Robert Ménard. - Capture d'écran

Robert Ménard a renvoyé dos-à-dos Marine Le Pen et Emmanuel Macron, responsables selon lui d’avoir fait de leur duel télévisé de la veille "un débat pas à la hauteur des enjeux".

Invité de France Inter ce jeudi matin, le maire de Béziers Robert Ménard, élu avec le soutien du FN a d'abord jugé:

"C’était un débat comme on n’a pas l’habitude d’en voir (…). Jusqu’ici, on avait en gros la droite classique contre la gauche classique qui s’affrontaient. Ça donne des débats comme on en a l’habitude.

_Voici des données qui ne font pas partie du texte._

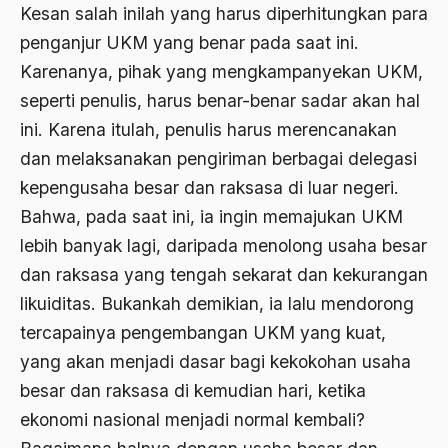
Airport Noto Hadi Negoro
Kesan salah inilah yang harus diperhitungkan para
penganjur UKM yang benar pada saat ini.
Ajaran AGama
Karenanya, pihak yang mengkampanyekan UKM,
Ajaran Agama Islam
seperti penulis, harus benar-benar sadar akan hal
Ajaran Islam
ini. Karena itulah, penulis harus merencanakan
dan melaksanakan pengiriman berbagai delegasi
ajaran kemasyarakatan
kepengusaha besar dan raksasa di luar negeri.
Ajengan SIngaparna
Bahwa, pada saat ini, ia ingin memajukan UKM
Akademi Betawi
lebih banyak lagi, daripada menolong usaha besar
Akademi Jakarta
dan raksasa yang tengah sekarat dan kekurangan
likuiditas. Bukankah demikian, ia lalu mendorong
Akbar tanjung
tercapainya pengembangan UKM yang kuat,
akhlak
yang akan menjadi dasar bagi kekokohan usaha
Akhlaq
besar dan raksasa di kemudian hari, ketika
ekonomi nasional menjadi normal kembali?
Akidah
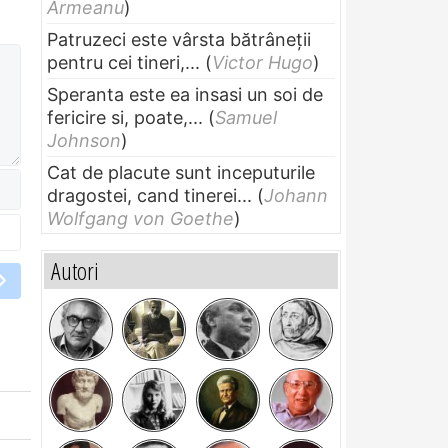
Armeanu
)
Patruzeci este vârsta bătrâneții
pentru cei tineri,...
(
Victor Hugo
)
Speranta este ea insasi un soi de
fericire si, poate,...
(
Samuel
Johnson
)
Cat de placute sunt inceputurile
dragostei, cand tinerei...
(
Johann
Wolfgang von Goethe
)
Autori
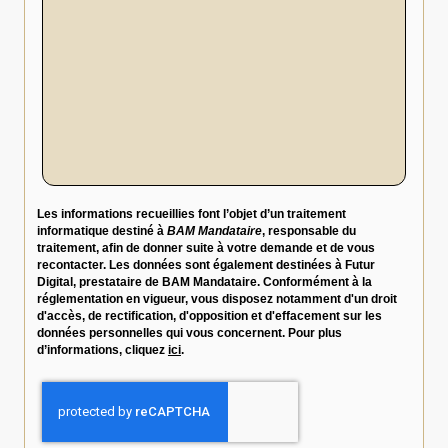
Les informations recueillies font l’objet d’un traitement
informatique destiné à
BAM Mandataire
, responsable du
traitement, afin de donner suite à votre demande et de vous
recontacter. Les données sont également destinées à Futur
Digital, prestataire de BAM Mandataire. Conformément à la
réglementation en vigueur, vous disposez notamment d'un droit
d'accès, de rectification, d'opposition et d'effacement sur les
données personnelles qui vous concernent. Pour plus
d’informations, cliquez
ici
.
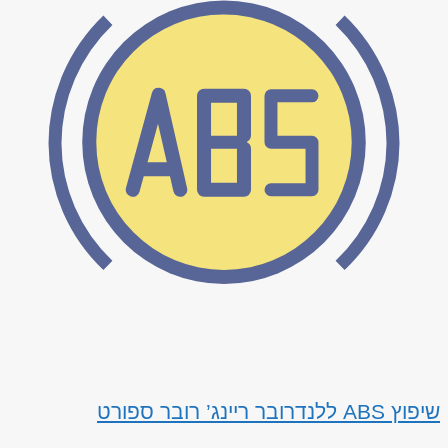
שיפוץ ABS ללנדרובר ריינג’ רובר ספורט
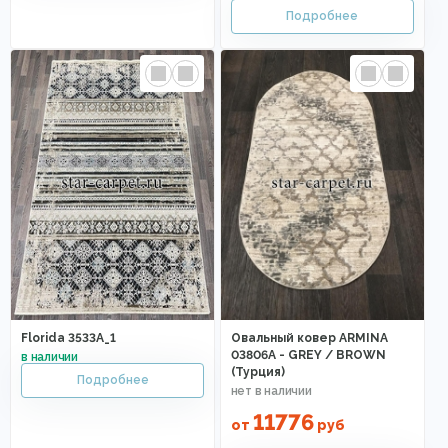
Florida 3533A_1
Овальный ковер ARMINA
03806A - GREY / BROWN
(Турция)
11776
от
руб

Là, on est sur un pugilat".

"Moi, je n’y serai pas allé, parce que je pense que c’était un débat de ministre des Affaires étrangères ou de ministre de l’Economie, mais pas de chef de l’Etat", a ajouté Robert Ménard.

Interrogé sur le fait de savoir si Marine Le Pen était responsable de la mauvaise tenue du débat, Robert Ménard ne l’a pas contesté. Mais il a également impliqué Emmanuel Macron:

"Attendez, il ne faut pas rigoler. Lui il était calme, il était dans la gentillesse? Il n’était pas dans l’agressivité? Il répondait à toutes les questions? Qui peut dire ici qu’il a répondu à toutes les questions. Sur l’UOIF, pour prendre un exemple, il n’a pas eu un mot pour dire qu’il condamnait les propos actuels de l’UOIF (…). Ça veut dire qu’à la veille d’un vote, on ne veut pas se foutre à dos une partie de la communauté musulmane. C’est ça la réalité".

"Bonne sur les questions régaliennes"

Si Robert Ménard a reconnu des "approximations" de la part de la candidate du FN, notamment sur le sujet de l’euro, l'ancien patron de Reporters sans frontières a néanmoins trouvé des qualités à Marine Le Pen:

"Je l’ai trouvé bonne sur les questions régaliennes, les questions de lutte contre le terrorisme, de sécurité, de relations internationales".
G. de V.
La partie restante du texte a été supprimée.